───── Input data ─────
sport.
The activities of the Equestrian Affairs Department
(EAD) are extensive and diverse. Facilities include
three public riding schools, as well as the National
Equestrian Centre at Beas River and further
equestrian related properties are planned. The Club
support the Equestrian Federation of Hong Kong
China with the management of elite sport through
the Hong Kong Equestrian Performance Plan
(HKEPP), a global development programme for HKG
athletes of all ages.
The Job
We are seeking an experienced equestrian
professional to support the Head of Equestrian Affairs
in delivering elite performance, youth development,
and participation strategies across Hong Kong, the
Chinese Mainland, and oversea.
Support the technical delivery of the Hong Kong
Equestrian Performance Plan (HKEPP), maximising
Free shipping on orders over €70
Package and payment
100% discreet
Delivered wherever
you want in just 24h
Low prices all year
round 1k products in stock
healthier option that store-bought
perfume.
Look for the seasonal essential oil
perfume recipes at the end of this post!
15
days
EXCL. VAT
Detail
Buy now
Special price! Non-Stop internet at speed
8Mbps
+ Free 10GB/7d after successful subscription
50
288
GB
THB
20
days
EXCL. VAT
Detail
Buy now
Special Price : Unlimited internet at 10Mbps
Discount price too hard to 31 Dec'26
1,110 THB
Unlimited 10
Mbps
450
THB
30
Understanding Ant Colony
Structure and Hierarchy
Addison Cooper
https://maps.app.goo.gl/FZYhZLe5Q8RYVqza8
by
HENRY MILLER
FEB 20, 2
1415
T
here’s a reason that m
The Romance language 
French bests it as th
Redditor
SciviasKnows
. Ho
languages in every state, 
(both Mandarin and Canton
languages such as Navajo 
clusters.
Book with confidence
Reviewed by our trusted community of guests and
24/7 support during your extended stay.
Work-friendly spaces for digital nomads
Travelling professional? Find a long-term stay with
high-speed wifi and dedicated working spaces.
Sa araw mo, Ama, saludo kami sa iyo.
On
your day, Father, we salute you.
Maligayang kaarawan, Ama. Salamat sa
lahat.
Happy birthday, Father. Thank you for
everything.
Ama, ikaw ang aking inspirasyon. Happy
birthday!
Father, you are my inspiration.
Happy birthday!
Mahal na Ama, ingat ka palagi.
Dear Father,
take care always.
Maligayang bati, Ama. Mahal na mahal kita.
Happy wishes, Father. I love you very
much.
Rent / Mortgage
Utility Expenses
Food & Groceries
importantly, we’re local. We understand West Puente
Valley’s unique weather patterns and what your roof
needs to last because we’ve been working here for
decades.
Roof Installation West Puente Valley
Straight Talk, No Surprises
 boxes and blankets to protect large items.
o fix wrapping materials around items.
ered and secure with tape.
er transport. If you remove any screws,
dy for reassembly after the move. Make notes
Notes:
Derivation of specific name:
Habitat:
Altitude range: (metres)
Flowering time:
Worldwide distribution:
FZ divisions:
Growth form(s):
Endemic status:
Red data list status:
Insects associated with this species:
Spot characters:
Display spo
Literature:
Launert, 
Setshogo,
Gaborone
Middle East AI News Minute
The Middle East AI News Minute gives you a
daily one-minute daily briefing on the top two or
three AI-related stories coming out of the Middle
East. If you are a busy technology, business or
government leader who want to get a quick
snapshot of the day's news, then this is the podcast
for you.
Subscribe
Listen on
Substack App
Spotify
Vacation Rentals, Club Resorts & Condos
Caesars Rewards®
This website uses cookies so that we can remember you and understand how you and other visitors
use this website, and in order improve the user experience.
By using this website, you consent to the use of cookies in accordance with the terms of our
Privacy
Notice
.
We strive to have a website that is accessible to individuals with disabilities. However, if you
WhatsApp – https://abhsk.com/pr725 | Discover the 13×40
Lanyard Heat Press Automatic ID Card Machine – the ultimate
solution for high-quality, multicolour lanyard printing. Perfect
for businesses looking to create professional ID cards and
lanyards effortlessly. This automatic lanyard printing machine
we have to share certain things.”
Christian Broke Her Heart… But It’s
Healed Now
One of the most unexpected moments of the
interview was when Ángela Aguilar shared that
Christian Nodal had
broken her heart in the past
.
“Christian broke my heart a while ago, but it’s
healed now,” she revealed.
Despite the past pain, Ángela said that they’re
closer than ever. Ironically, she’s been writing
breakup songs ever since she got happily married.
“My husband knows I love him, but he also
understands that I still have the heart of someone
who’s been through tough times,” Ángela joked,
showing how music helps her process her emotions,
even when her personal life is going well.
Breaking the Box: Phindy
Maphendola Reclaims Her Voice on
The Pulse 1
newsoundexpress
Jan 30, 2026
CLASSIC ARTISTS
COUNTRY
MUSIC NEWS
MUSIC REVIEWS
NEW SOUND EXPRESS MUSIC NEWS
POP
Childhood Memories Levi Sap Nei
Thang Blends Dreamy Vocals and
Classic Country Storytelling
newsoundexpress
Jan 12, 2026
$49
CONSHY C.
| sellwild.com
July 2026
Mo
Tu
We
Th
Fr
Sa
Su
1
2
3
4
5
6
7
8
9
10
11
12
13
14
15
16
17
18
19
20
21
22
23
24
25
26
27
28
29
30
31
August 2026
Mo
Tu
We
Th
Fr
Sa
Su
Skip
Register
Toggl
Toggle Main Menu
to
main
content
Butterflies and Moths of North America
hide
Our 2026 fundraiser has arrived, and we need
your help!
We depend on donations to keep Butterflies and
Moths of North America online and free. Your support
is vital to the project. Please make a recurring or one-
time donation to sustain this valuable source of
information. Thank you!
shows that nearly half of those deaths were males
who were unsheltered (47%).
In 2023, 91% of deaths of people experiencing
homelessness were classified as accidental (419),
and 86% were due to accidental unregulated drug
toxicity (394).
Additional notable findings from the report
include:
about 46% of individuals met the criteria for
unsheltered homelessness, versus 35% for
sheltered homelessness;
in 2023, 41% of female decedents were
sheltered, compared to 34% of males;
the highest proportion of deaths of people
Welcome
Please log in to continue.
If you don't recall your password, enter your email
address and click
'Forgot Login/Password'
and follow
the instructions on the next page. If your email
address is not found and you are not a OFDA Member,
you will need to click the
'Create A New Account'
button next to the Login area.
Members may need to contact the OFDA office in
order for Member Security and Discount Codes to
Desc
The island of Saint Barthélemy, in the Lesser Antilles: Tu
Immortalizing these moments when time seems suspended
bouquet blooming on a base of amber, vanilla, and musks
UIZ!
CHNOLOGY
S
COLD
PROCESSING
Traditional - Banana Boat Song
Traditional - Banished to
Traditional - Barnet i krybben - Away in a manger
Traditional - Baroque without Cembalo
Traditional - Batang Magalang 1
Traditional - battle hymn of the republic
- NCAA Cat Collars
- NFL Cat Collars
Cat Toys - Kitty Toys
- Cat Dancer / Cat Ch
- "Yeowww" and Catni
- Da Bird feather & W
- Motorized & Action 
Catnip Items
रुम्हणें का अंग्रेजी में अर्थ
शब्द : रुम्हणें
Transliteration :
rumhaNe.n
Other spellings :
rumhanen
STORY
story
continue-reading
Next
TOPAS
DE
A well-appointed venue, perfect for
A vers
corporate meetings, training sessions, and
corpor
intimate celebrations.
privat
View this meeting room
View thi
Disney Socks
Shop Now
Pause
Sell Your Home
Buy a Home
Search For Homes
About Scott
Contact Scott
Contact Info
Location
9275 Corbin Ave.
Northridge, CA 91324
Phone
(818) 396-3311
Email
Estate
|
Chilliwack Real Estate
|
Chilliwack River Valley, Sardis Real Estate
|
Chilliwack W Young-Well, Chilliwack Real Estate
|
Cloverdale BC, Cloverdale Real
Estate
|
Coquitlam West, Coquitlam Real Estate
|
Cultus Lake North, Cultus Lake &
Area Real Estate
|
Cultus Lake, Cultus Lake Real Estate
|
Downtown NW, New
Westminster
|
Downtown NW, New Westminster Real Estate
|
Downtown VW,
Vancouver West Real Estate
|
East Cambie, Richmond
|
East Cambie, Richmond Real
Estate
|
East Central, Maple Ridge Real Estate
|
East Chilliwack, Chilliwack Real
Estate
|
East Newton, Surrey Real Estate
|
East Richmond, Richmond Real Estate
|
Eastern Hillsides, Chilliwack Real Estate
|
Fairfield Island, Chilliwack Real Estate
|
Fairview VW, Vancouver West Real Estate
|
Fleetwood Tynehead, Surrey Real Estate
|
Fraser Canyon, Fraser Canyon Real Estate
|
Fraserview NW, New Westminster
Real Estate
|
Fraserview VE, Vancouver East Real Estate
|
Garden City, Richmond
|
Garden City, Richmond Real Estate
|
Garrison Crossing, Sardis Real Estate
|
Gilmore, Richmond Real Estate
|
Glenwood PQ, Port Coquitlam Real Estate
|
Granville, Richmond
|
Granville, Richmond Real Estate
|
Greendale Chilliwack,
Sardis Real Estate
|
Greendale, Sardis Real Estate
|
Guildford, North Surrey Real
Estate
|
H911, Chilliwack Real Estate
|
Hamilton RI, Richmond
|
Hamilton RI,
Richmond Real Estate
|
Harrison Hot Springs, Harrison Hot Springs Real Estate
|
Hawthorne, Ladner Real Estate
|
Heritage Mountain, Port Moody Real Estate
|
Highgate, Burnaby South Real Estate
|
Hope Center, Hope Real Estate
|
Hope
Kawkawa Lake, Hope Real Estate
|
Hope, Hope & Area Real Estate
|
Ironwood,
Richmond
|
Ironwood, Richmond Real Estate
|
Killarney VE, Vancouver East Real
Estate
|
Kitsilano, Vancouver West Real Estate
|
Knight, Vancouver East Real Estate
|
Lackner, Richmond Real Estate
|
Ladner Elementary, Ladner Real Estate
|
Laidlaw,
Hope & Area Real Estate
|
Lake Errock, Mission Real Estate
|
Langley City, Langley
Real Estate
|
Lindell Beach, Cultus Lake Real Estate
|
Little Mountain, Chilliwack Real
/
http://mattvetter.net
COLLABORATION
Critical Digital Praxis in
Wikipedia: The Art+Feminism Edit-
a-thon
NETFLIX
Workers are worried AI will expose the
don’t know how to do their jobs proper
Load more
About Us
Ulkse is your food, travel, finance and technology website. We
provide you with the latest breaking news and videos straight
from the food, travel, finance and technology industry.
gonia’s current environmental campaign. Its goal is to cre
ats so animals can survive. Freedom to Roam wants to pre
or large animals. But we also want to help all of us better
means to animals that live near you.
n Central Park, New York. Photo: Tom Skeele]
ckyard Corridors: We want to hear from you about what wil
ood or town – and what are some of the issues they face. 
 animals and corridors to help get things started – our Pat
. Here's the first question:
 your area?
─────
What you need to do: Beginning with the line above that contains "East. If you", copy each line exactly up to and including the line that contains "Jan 30, 2026", and go no further.

Written reply:
East. If you are a busy technology, business or
government leader who want to get a quick
snapshot of the day's news, then this is the podcast
for you.
Subscribe
Listen on
Substack App
Spotify
Vacation Rentals, Club Resorts & Condos
Caesars Rewards®
This website uses cookies so that we can remember you and understand how you and other visitors
use this website, and in order improve the user experience.
By using this website, you consent to the use of cookies in accordance with the terms of our
Privacy
Notice
.
We strive to have a website that is accessible to individuals with disabilities. However, if you
WhatsApp – https://abhsk.com/pr725 | Discover the 13×40
Lanyard Heat Press Automatic ID Card Machine – the ultimate
solution for high-quality, multicolour lanyard printing. Perfect
for businesses looking to create professional ID cards and
lanyards effortlessly. This automatic lanyard printing machine
we have to share certain things.”
Christian Broke Her Heart… But It’s
Healed Now
One of the most unexpected moments of the
interview was when Ángela Aguilar shared that
Christian Nodal had
broken her heart in the past
.
“Christian broke my heart a while ago, but it’s
healed now,” she revealed.
Despite the past pain, Ángela said that they’re
closer than ever. Ironically, she’s been writing
breakup songs ever since she got happily married.
“My husband knows I love him, but he also
understands that I still have the heart of someone
who’s been through tough times,” Ángela joked,
showing how music helps her process her emotions,
even when her personal life is going well.
Breaking the Box: Phindy
Maphendola Reclaims Her Voice on
The Pulse 1
newsoundexpress
Jan 30, 2026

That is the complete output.